Go Memory Arenas

Endre Simo
8 min readApr 24, 2023

--

In this article we’ll test out the experimental memory management system introduced in Go 1.20 release, called arena. Arena is an efficient, new type of memory management system, introduced in the idea to circumvent the garbage collection overhead to create more performant Go applications. In this article we will discuss the following topics:

  • What are the Go arenas?
  • When and why memory arenas are beneficial for your application?
  • How to use the memory arenas?
  • Testing arenas performance
  • Conclusions

What are the Go arenas?

Go is garbage-collected programming language, which means the memory allocation and de-allocation are managed by the Go runtime. This eliminates the need of manual memory management, but it comes with a cost: the runtime must keep track of all the allocated objects which are freed up once they are going out of scope. This is done by periodically invoking the runtime scheduler and marking the unused objects to be garbage collected.

Unfortunately this comes with higher CPU usage and latency, because the runtime has to suspend the program execution (in Go terminology this is called Stop The World) resulting in spending more time doing garbage collection. This process is happening in two phase: mark and sweep. The mark phase is when the objects running out of scope are marked to be garbage collected and the sweep phase is when the memory addresses occupied by these objects are effectively cleaned up. All of these operations leading to a significant performance overhead.

When and why memory arenas are beneficial for your application?

You can benefit from memory arenas when the allocations are happening more frequently, and the size of the allocated data is typically smaller.

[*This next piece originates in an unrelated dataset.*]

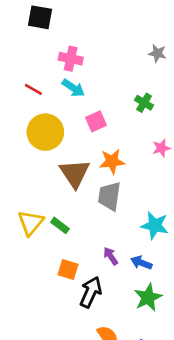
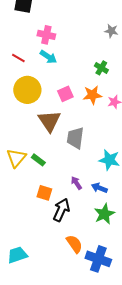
pink square: (96, 121) -> (65, 94), moved
orange star: (112, 161) -> (92, 95), moved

One type of use case would be a web server which has to serve million requests continuously and supposedly needs to store small chunks of data in a high frequency rate. By using the standard memory allocation, this would lead to an increased GC overhead, since the memory addresses occupied by these objects should be instantly picked up by the Go runtime for deallocation.

Without / With Memory Arenas

We can prove this assumption down below, when we’ll analyze some of the benchmarks we have created. The cool thing about the memory arenas is that they allocates continuous memory regions, and the deallocation is happening at once without the GC overhead.

How to use the memory arenas?

As I have mentioned before, the memory arenas are available only as experimental features, so in order to use them you have to run your application with the GOEXPERIMENT=arenas environment variable. This means that there are no guarantees from the Go dev team that the API won’t change over time or whether it will continue to exists in any future release. For these considerations is not yet recommended to use it in production.

This is how you can run your program with memory arenas enabled.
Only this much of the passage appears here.